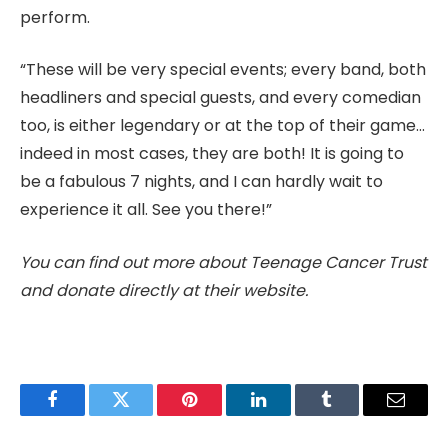
perform.
“These will be very special events; every band, both
headliners and special guests, and every comedian
too, is either legendary or at the top of their game…
indeed in most cases, they are both! It is going to
be a fabulous 7 nights, and I can hardly wait to
experience it all. See you there!”
You can find out more about Teenage Cancer Trust
and donate directly at their website.
Facebook
Twitter
Pinterest
LinkedIn
Tumblr
Email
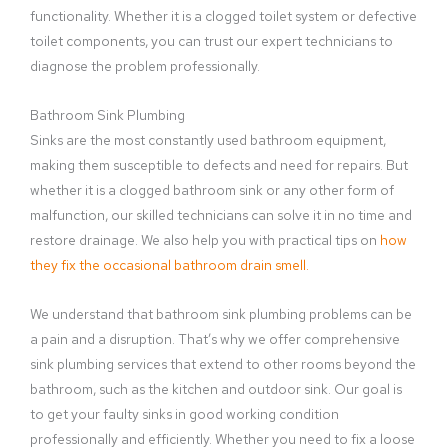
functionality. Whether it is a clogged toilet system or defective
toilet components, you can trust our expert technicians to
diagnose the problem professionally.
Bathroom Sink Plumbing
Sinks are the most constantly used bathroom equipment,
making them susceptible to defects and need for repairs. But
whether it is a clogged bathroom sink or any other form of
malfunction, our skilled technicians can solve it in no time and
restore drainage. We also help you with practical tips on
how
they fix the occasional bathroom drain smell.
We understand that bathroom sink plumbing problems can be
a pain and a disruption. That’s why we offer comprehensive
sink plumbing services that extend to other rooms beyond the
bathroom, such as the kitchen and outdoor sink. Our goal is
to get your faulty sinks in good working condition
professionally and efficiently. Whether you need to fix a loose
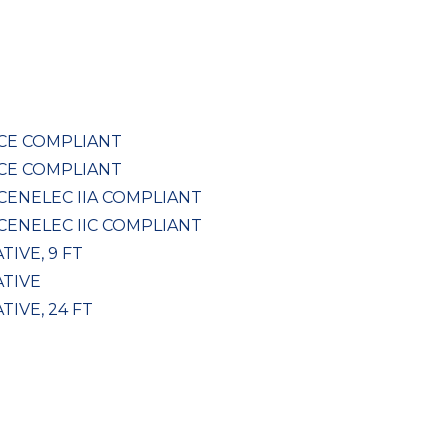
, CE COMPLIANT
, CE COMPLIANT
 CENELEC IIA COMPLIANT
 CENELEC IIC COMPLIANT
TIVE, 9 FT
ATIVE
TIVE, 24 FT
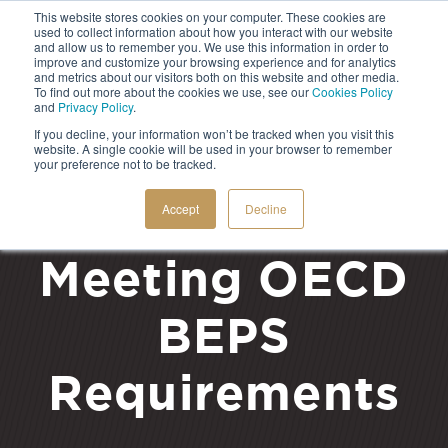
This website stores cookies on your computer. These cookies are
used to collect information about how you interact with our website
and allow us to remember you. We use this information in order to
improve and customize your browsing experience and for analytics
and metrics about our visitors both on this website and other media.
To find out more about the cookies we use, see our
Cookies Policy
and
Privacy Policy
.
If you decline, your information won’t be tracked when you visit this
Download Now:
website. A single cookie will be used in your browser to remember
your preference not to be tracked.
A Work Plan For
Accept
Decline
Meeting OECD
BEPS
Requirements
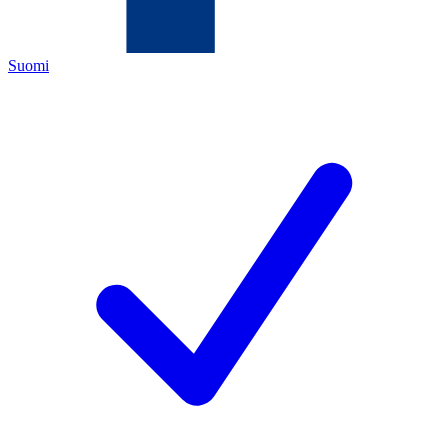
Suomi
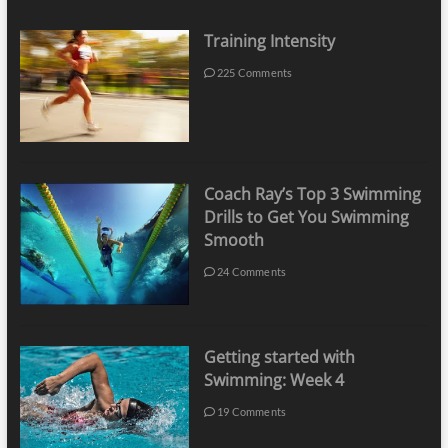
Training Intensity
225 Comments
Coach Ray’s Top 3 Swimming
Drills to Get You Swimming
Smooth
24 Comments
Getting started with
Swimming: Week 4
19 Comments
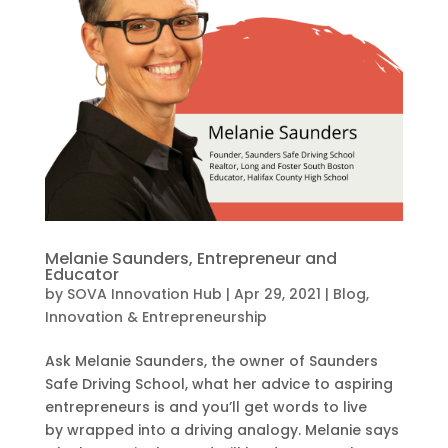
Melanie Saunders, Entrepreneur and
Educator
by
SOVA Innovation Hub
|
Apr 29, 2021
|
Blog
,
Innovation & Entrepreneurship
Ask Melanie Saunders, the owner of Saunders
Safe Driving School, what her advice to aspiring
entrepreneurs is and you’ll get words to live
by wrapped into a driving analogy. Melanie says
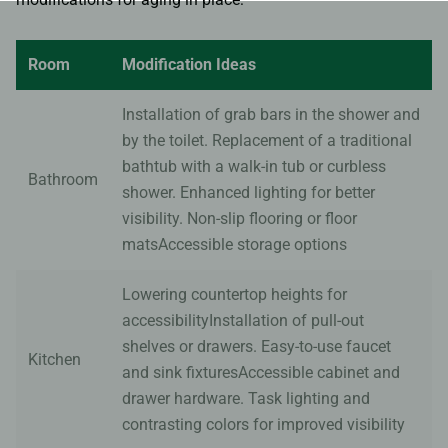
Room
Modification Ideas
Installation of grab bars in the shower and
by the toilet. Replacement of a traditional
bathtub with a walk-in tub or curbless
Bathroom
shower. Enhanced lighting for better
visibility. Non-slip flooring or floor
matsAccessible storage options
Lowering countertop heights for
accessibilityInstallation of pull-out
shelves or drawers. Easy-to-use faucet
Kitchen
and sink fixturesAccessible cabinet and
drawer hardware. Task lighting and
contrasting colors for improved visibility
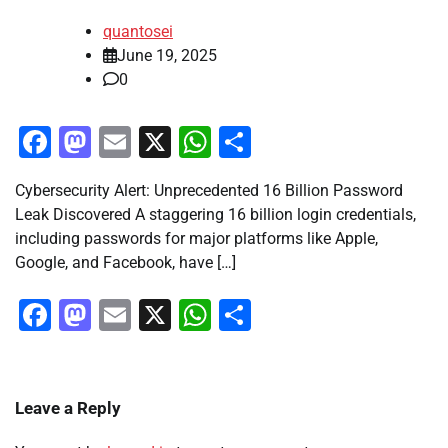
quantosei
June 19, 2025
0
Facebook
Mastodon
Email
X
WhatsApp
Share
Cybersecurity Alert: Unprecedented 16 Billion Password
Leak Discovered A staggering 16 billion login credentials,
including passwords for major platforms like Apple,
Google, and Facebook, have […]
Facebook
Mastodon
Email
X
WhatsApp
Share
Leave a Reply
------------------------------------
§ Brief
Every line of the data should be transcribed exactly. Omit the images.

§ Exercise result
perform.
“These will be very special events; every band, both
headliners and special guests, and every comedian
too, is either legendary or at the top of their game…
indeed in most cases, they are both! It is going to
be a fabulous 7 nights, and I can hardly wait to
experience it all. See you there!”
You can find out more about Teenage Cancer Trust
and donate directly at their website.
Facebook
Twitter
Pinterest
LinkedIn
Tumblr
Email
functionality. Whether it is a clogged toilet system or defective
toilet components, you can trust our expert technicians to
diagnose the problem professionally.
Bathroom Sink Plumbing
Sinks are the most constantly used bathroom equipment,
making them susceptible to defects and need for repairs. But
whether it is a clogged bathroom sink or any other form of
malfunction, our skilled technicians can solve it in no time and
restore drainage. We also help you with practical tips on
how
they fix the occasional bathroom drain smell.
We understand that bathroom sink plumbing problems can be
a pain and a disruption. That’s why we offer comprehensive
sink plumbing services that extend to other rooms beyond the
bathroom, such as the kitchen and outdoor sink. Our goal is
to get your faulty sinks in good working condition
professionally and efficiently. Whether you need to fix a loose
, CE COMPLIANT
, CE COMPLIANT
 CENELEC IIA COMPLIANT
 CENELEC IIC COMPLIANT
TIVE, 9 FT
ATIVE
TIVE, 24 FT
This website stores cookies on your computer. These cookies are
used to collect information about how you interact with our website
and allow us to remember you. We use this information in order to
improve and customize your browsing experience and for analytics
and metrics about our visitors both on this website and other media.
To find out more about the cookies we use, see our
Cookies Policy
and
Privacy Policy
.
If you decline, your information won’t be tracked when you visit this
Download Now:
website. A single cookie will be used in your browser to remember
your preference not to be tracked.
A Work Plan For
Accept
Decline
Meeting OECD
BEPS
Requirements
Suomi
Training Intensity
225 Comments
Coach Ray’s Top 3 Swimming
Drills to Get You Swimming
Smooth
24 Comments
Getting started with
Swimming: Week 4
19 Comments
Melanie Saunders, Entrepreneur and
Educator
by
SOVA Innovation Hub
|
Apr 29, 2021
|
Blog
,
Innovation & Entrepreneurship
Ask Melanie Saunders, the owner of Saunders
Safe Driving School, what her advice to aspiring
entrepreneurs is and you’ll get words to live
by wrapped into a driving analogy. Melanie says
Room
Modification Ideas
Installation of grab bars in the shower and
by the toilet. Replacement of a traditional
bathtub with a walk-in tub or curbless
Bathroom
shower. Enhanced lighting for better
visibility. Non-slip flooring or floor
matsAccessible storage options
Lowering countertop heights for
accessibilityInstallation of pull-out
shelves or drawers. Easy-to-use faucet
Kitchen
and sink fixturesAccessible cabinet and
drawer hardware. Task lighting and
contrasting colors for improved visibility
quantosei
June 19, 2025
0
Facebook
Mastodon
Email
X
WhatsApp
Share
Cybersecurity Alert: Unprecedented 16 Billion Password
Leak Discovered A staggering 16 billion login credentials,
including passwords for major platforms like Apple,
Google, and Facebook, have […]
Facebook
Mastodon
Email
X
WhatsApp
Share
Leave a Reply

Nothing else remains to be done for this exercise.